Medora de Vallombrosa, Marquise de Morès (née von Hoffmann) (August 21, 1856 – 1921), was an American heiress who married the Marquis de Mores.

Early life
Medora was the daughter of Louis A. von Hoffman, a wealthy New York banker who was  one of the founders of the Knickerbocker Club, and his wife, Athenais (née Grymes) von Hoffman (1832–1897), whose family had been prominent in Virginia and Louisiana. Her younger sister, Pauline Grymes, was married to the wealthy German industrialist Baron Ferdinand von Stumm whose family owned the Neunkirchen Iron and Steelworks in 1878.

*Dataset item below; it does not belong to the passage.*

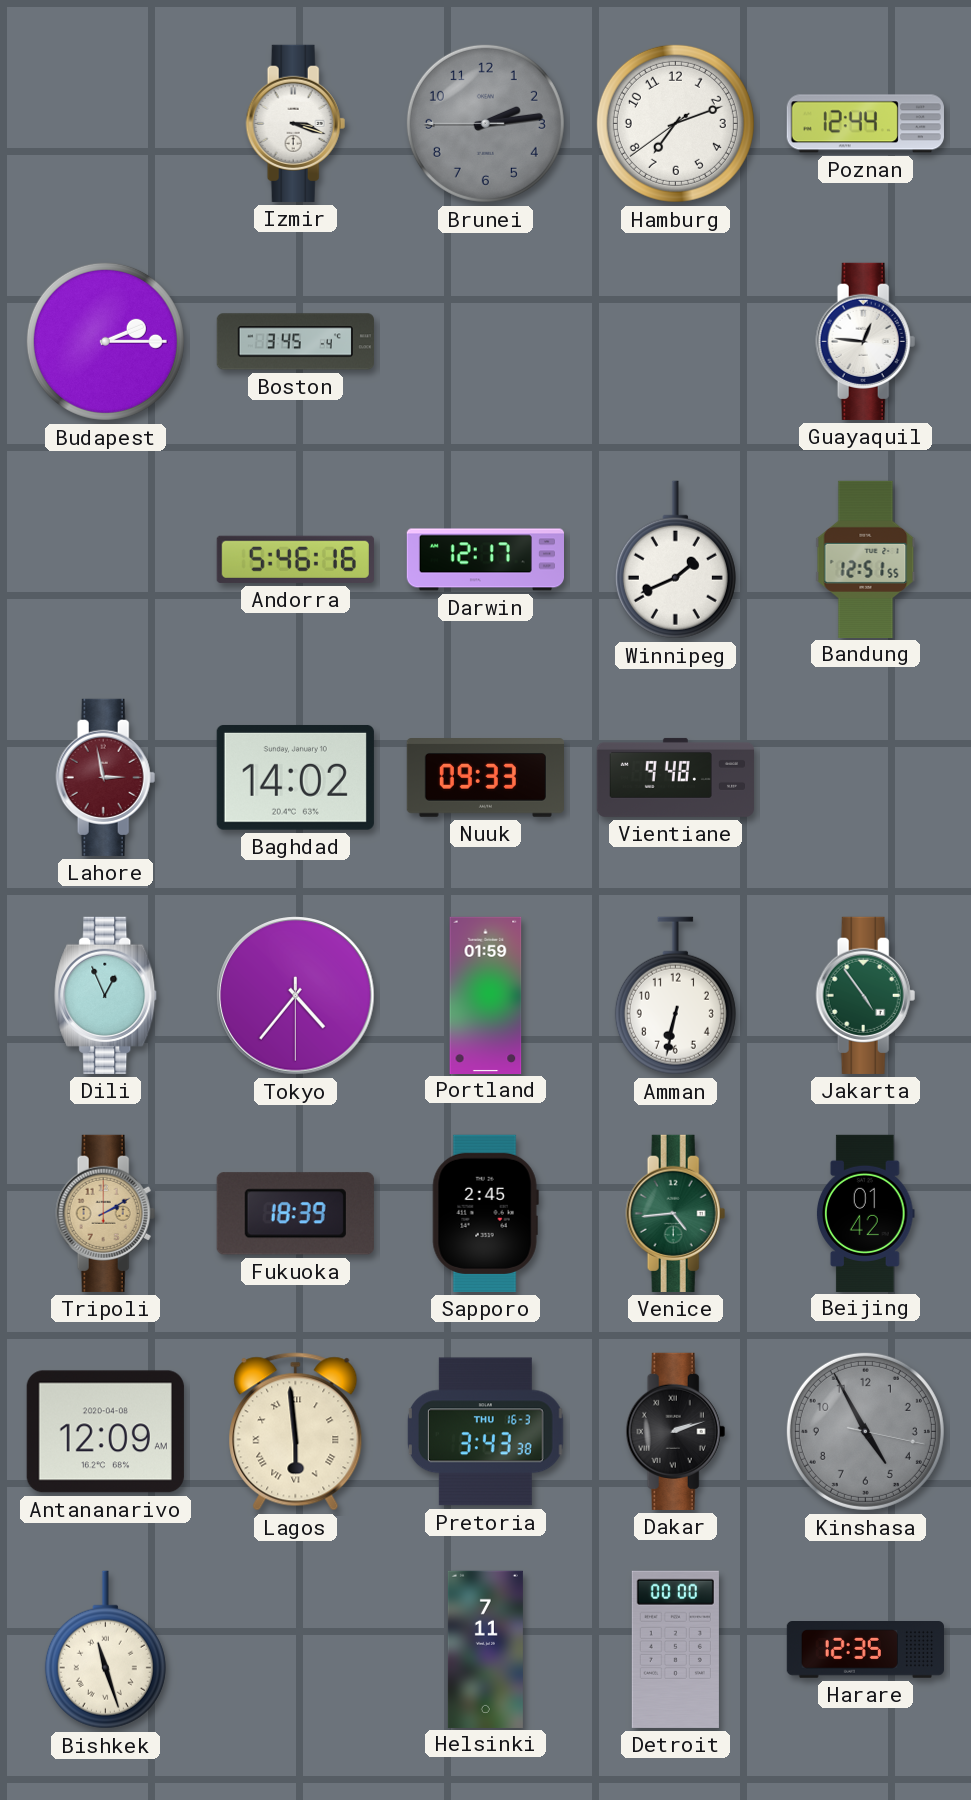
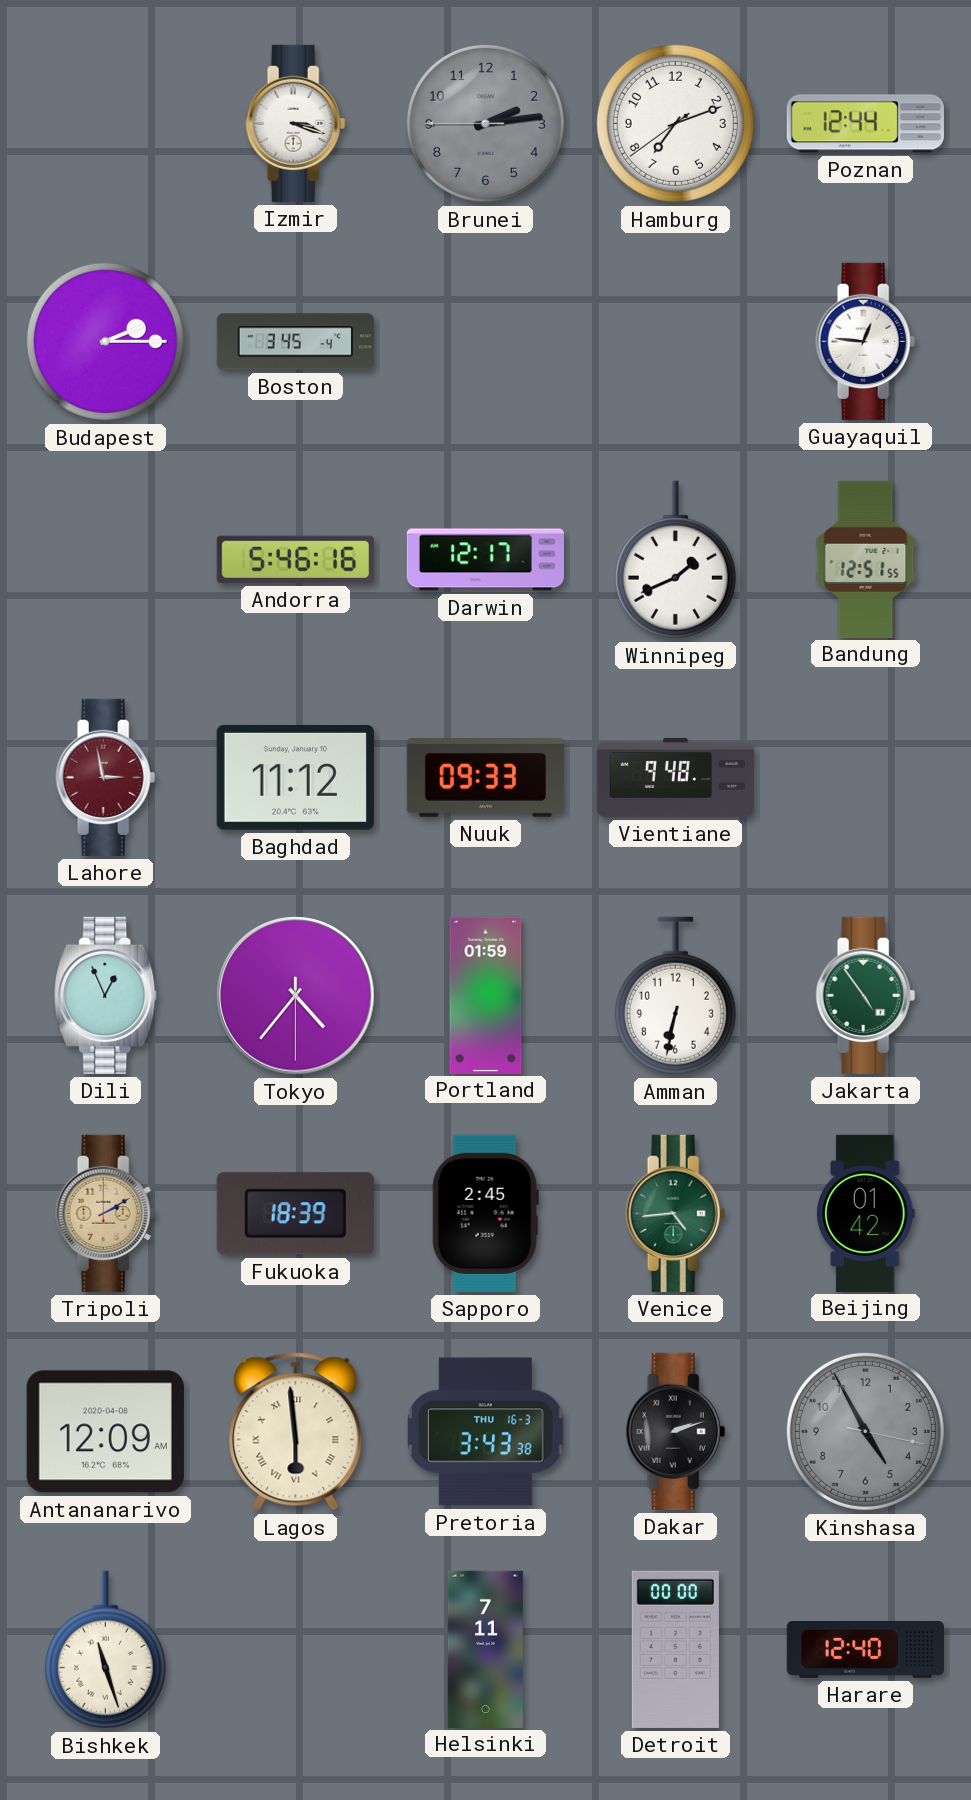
Baghdad: 14:02 -> 11:12
Harare: 12:35 -> 12:40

Her maternal grandfather was John Randolph Grymes, the former U.S. Attorney for Western District of Louisiana under President James Madison. Her aunt, and namesake, Medora, was the second wife of banker and lobbyist Samuel Ward. Her uncle, Dr. C. Alfred Grymes, was married to Emma Stebbins (a daughter of U.S. Representative Henry George Stebbins), and, after her death, Mary Helen James (a granddaughter of Federal Vanderburgh and cousin of psychologist William James, author Henry James, and diarist Alice James).

Personal life
In 1882, Medora was married to Antoine Amédée-Marie-Vincent Amot Manca de Vallombrosa, the Marquis de Morès, a French-born nobleman who was a frontier ranchman in the Badlands of Dakota Territory. Before his assassination in 1896, they were the parents of three children, a daughter and two sons:

 Athenais Amot Manca (1883–1969), who married French Ambassador Louis M. Henry Pichon, Baron Pichon (1873–1933), at age 17. In 1929, Athenais married Baron de Graffenried; he died in 1936. She then married Henry Guerracina and moved to Argentina during World War II; returning to France in 1950, where she died in 1969.
 Louis Richard Amot Manca, Duke de Vallombrosa (1885–1959), who grew up in France and was educated at Yale University; he became a banker until 1936 when he retired and moved to Switzerland; he married Marie-Thérèse du Bourg de Bozas at Saint-Pierre-de-Chaillot Church, in October 1917.
 Count Paul Amot Manca de Morès de Vallombrosa (1890–1950), a Harvard graduate who became a banker with the Bankers Trust in Paris before becoming a partner in the Paris brokerage house of Saint Phalle & Co.; he married Ruth (née Obre) Goldbeck, widow of Walter Dean Goldbeck, an American portrait painter, and sister of Arthur Obre, in 1928. They divorced in 1935 and she married race car driver André Dubonnet in 1937.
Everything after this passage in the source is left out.